***** DATA RECORDS *****

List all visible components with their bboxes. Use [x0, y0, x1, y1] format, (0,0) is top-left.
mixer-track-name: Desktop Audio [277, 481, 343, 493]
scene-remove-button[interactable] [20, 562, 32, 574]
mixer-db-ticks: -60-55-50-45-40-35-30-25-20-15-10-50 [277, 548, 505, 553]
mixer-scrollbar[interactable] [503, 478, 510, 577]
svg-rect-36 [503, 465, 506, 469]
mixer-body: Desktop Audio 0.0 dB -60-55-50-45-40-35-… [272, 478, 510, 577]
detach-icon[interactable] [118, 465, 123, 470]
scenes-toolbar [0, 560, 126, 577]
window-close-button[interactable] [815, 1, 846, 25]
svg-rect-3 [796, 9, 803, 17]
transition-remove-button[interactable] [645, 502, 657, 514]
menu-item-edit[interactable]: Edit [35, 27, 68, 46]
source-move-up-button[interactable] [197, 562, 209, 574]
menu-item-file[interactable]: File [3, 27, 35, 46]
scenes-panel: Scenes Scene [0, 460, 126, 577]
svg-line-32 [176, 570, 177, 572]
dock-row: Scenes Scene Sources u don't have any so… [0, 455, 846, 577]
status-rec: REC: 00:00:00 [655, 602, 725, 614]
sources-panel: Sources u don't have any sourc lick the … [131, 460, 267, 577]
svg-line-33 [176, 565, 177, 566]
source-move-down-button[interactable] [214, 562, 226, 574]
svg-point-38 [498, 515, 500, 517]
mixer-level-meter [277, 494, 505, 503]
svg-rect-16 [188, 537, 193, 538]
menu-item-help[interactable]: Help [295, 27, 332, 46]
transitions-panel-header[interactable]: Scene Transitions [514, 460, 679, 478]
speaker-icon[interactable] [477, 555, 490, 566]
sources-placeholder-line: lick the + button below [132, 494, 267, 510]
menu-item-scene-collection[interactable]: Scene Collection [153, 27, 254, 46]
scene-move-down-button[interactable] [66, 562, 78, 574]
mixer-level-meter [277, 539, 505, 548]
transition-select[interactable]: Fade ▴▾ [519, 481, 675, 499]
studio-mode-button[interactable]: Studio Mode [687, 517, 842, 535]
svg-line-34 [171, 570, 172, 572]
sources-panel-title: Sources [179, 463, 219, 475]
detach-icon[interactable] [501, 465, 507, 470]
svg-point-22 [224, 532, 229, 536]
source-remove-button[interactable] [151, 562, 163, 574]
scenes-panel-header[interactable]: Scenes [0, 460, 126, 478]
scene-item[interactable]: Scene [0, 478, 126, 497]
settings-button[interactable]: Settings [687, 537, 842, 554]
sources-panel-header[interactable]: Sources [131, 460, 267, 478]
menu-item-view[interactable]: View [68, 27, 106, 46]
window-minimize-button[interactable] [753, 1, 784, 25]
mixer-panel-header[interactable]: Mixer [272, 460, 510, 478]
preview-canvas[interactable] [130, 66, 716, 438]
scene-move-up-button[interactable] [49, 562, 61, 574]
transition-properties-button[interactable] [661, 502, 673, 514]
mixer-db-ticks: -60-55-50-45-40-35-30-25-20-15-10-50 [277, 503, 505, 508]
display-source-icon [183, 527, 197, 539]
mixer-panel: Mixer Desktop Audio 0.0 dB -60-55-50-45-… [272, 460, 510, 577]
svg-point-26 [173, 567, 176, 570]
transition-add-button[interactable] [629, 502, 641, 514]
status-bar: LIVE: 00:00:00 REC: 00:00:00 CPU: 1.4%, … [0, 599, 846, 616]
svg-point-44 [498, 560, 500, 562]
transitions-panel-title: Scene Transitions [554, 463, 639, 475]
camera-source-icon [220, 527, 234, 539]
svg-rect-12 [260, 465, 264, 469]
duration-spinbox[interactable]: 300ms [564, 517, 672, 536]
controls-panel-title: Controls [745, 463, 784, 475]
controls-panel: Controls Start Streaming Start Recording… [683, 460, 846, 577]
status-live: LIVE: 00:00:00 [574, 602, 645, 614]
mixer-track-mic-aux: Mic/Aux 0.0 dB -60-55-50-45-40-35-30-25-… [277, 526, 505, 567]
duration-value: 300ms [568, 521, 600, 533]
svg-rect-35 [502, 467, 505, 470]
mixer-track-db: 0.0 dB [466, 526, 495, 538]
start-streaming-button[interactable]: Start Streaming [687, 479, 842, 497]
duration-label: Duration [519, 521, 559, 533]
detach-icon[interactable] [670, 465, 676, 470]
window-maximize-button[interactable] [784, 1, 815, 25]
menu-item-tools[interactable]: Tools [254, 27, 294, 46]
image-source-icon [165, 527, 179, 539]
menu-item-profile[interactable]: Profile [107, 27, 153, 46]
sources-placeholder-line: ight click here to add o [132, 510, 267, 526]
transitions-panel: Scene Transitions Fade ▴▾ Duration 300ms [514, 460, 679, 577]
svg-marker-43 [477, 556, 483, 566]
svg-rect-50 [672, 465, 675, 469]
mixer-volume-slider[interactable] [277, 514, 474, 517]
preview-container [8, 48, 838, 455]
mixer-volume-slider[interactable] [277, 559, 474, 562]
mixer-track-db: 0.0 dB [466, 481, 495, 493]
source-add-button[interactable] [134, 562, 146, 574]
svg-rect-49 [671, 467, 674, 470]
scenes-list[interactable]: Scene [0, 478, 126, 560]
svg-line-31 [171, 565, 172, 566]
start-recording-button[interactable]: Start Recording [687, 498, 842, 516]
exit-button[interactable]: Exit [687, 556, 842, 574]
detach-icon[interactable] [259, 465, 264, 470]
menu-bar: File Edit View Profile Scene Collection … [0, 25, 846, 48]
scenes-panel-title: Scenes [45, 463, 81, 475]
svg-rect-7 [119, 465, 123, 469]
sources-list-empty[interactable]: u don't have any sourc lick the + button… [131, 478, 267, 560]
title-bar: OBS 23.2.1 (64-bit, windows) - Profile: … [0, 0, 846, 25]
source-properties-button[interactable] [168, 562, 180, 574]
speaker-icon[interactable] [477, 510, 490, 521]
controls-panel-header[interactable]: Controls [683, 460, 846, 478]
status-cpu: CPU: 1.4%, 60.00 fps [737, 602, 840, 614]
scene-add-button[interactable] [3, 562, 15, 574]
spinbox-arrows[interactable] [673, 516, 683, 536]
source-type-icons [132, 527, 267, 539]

*****

◆ **PROBLEM STATEMENT**: Type out all of the material again, word for word.

◆ **TASK ANSWER**:
List all visible components with their bboxes. Use [x0, y0, x1, y1] format, (0,0) is top-left.
mixer-track-name: Desktop Audio [277, 481, 343, 493]
scene-remove-button[interactable] [20, 562, 32, 574]
mixer-db-ticks: -60-55-50-45-40-35-30-25-20-15-10-50 [277, 548, 505, 553]
mixer-scrollbar[interactable] [503, 478, 510, 577]
svg-rect-36 [503, 465, 506, 469]
mixer-body: Desktop Audio 0.0 dB -60-55-50-45-40-35-… [272, 478, 510, 577]
detach-icon[interactable] [118, 465, 123, 470]
scenes-toolbar [0, 560, 126, 577]
window-close-button[interactable] [815, 1, 846, 25]
svg-rect-3 [796, 9, 803, 17]
transition-remove-button[interactable] [645, 502, 657, 514]
menu-item-edit[interactable]: Edit [35, 27, 68, 46]
source-move-up-button[interactable] [197, 562, 209, 574]
menu-item-file[interactable]: File [3, 27, 35, 46]
scenes-panel: Scenes Scene [0, 460, 126, 577]
svg-line-32 [176, 570, 177, 572]
dock-row: Scenes Scene Sources u don't have any so… [0, 455, 846, 577]
status-rec: REC: 00:00:00 [655, 602, 725, 614]
sources-panel: Sources u don't have any sourc lick the … [131, 460, 267, 577]
svg-line-33 [176, 565, 177, 566]
source-move-down-button[interactable] [214, 562, 226, 574]
svg-point-38 [498, 515, 500, 517]
mixer-level-meter [277, 494, 505, 503]
svg-rect-16 [188, 537, 193, 538]
menu-item-help[interactable]: Help [295, 27, 332, 46]
transitions-panel-header[interactable]: Scene Transitions [514, 460, 679, 478]
speaker-icon[interactable] [477, 555, 490, 566]
sources-placeholder-line: lick the + button below [132, 494, 267, 510]
menu-item-scene-collection[interactable]: Scene Collection [153, 27, 254, 46]
scene-move-down-button[interactable] [66, 562, 78, 574]
mixer-level-meter [277, 539, 505, 548]
transition-select[interactable]: Fade ▴▾ [519, 481, 675, 499]
studio-mode-button[interactable]: Studio Mode [687, 517, 842, 535]
svg-line-34 [171, 570, 172, 572]
sources-panel-title: Sources [179, 463, 219, 475]
detach-icon[interactable] [501, 465, 507, 470]
svg-point-22 [224, 532, 229, 536]
source-remove-button[interactable] [151, 562, 163, 574]
scenes-panel-header[interactable]: Scenes [0, 460, 126, 478]
scene-item[interactable]: Scene [0, 478, 126, 497]
settings-button[interactable]: Settings [687, 537, 842, 554]
sources-panel-header[interactable]: Sources [131, 460, 267, 478]
menu-item-view[interactable]: View [68, 27, 106, 46]
window-minimize-button[interactable] [753, 1, 784, 25]
mixer-panel-header[interactable]: Mixer [272, 460, 510, 478]
preview-canvas[interactable] [130, 66, 716, 438]
scene-move-up-button[interactable] [49, 562, 61, 574]
transition-properties-button[interactable] [661, 502, 673, 514]
mixer-db-ticks: -60-55-50-45-40-35-30-25-20-15-10-50 [277, 503, 505, 508]
display-source-icon [183, 527, 197, 539]
mixer-panel: Mixer Desktop Audio 0.0 dB -60-55-50-45-… [272, 460, 510, 577]
svg-point-26 [173, 567, 176, 570]
transition-add-button[interactable] [629, 502, 641, 514]
status-bar: LIVE: 00:00:00 REC: 00:00:00 CPU: 1.4%, … [0, 599, 846, 616]
svg-point-44 [498, 560, 500, 562]
transitions-panel-title: Scene Transitions [554, 463, 639, 475]
camera-source-icon [220, 527, 234, 539]
svg-rect-12 [260, 465, 264, 469]
duration-spinbox[interactable]: 300ms [564, 517, 672, 536]
controls-panel-title: Controls [745, 463, 784, 475]
controls-panel: Controls Start Streaming Start Recording… [683, 460, 846, 577]
status-live: LIVE: 00:00:00 [574, 602, 645, 614]
mixer-track-mic-aux: Mic/Aux 0.0 dB -60-55-50-45-40-35-30-25-… [277, 526, 505, 567]
duration-value: 300ms [568, 521, 600, 533]
svg-rect-35 [502, 467, 505, 470]
mixer-track-db: 0.0 dB [466, 526, 495, 538]
start-streaming-button[interactable]: Start Streaming [687, 479, 842, 497]
duration-label: Duration [519, 521, 559, 533]
detach-icon[interactable] [670, 465, 676, 470]
window-maximize-button[interactable] [784, 1, 815, 25]
menu-item-tools[interactable]: Tools [254, 27, 294, 46]
image-source-icon [165, 527, 179, 539]
menu-item-profile[interactable]: Profile [107, 27, 153, 46]
sources-placeholder-line: ight click here to add o [132, 510, 267, 526]
transitions-panel: Scene Transitions Fade ▴▾ Duration 300ms [514, 460, 679, 577]
svg-marker-43 [477, 556, 483, 566]
svg-rect-50 [672, 465, 675, 469]
mixer-volume-slider[interactable] [277, 514, 474, 517]
preview-container [8, 48, 838, 455]
mixer-volume-slider[interactable] [277, 559, 474, 562]
mixer-track-db: 0.0 dB [466, 481, 495, 493]
source-add-button[interactable] [134, 562, 146, 574]
svg-rect-49 [671, 467, 674, 470]
scenes-list[interactable]: Scene [0, 478, 126, 560]
svg-line-31 [171, 565, 172, 566]
start-recording-button[interactable]: Start Recording [687, 498, 842, 516]
exit-button[interactable]: Exit [687, 556, 842, 574]
detach-icon[interactable] [259, 465, 264, 470]
menu-bar: File Edit View Profile Scene Collection … [0, 25, 846, 48]
scenes-panel-title: Scenes [45, 463, 81, 475]
svg-rect-7 [119, 465, 123, 469]
sources-list-empty[interactable]: u don't have any sourc lick the + button… [131, 478, 267, 560]
title-bar: OBS 23.2.1 (64-bit, windows) - Profile: … [0, 0, 846, 25]
source-properties-button[interactable] [168, 562, 180, 574]
speaker-icon[interactable] [477, 510, 490, 521]
controls-panel-header[interactable]: Controls [683, 460, 846, 478]
status-cpu: CPU: 1.4%, 60.00 fps [737, 602, 840, 614]
scene-add-button[interactable] [3, 562, 15, 574]
spinbox-arrows[interactable] [673, 516, 683, 536]
source-type-icons [132, 527, 267, 539]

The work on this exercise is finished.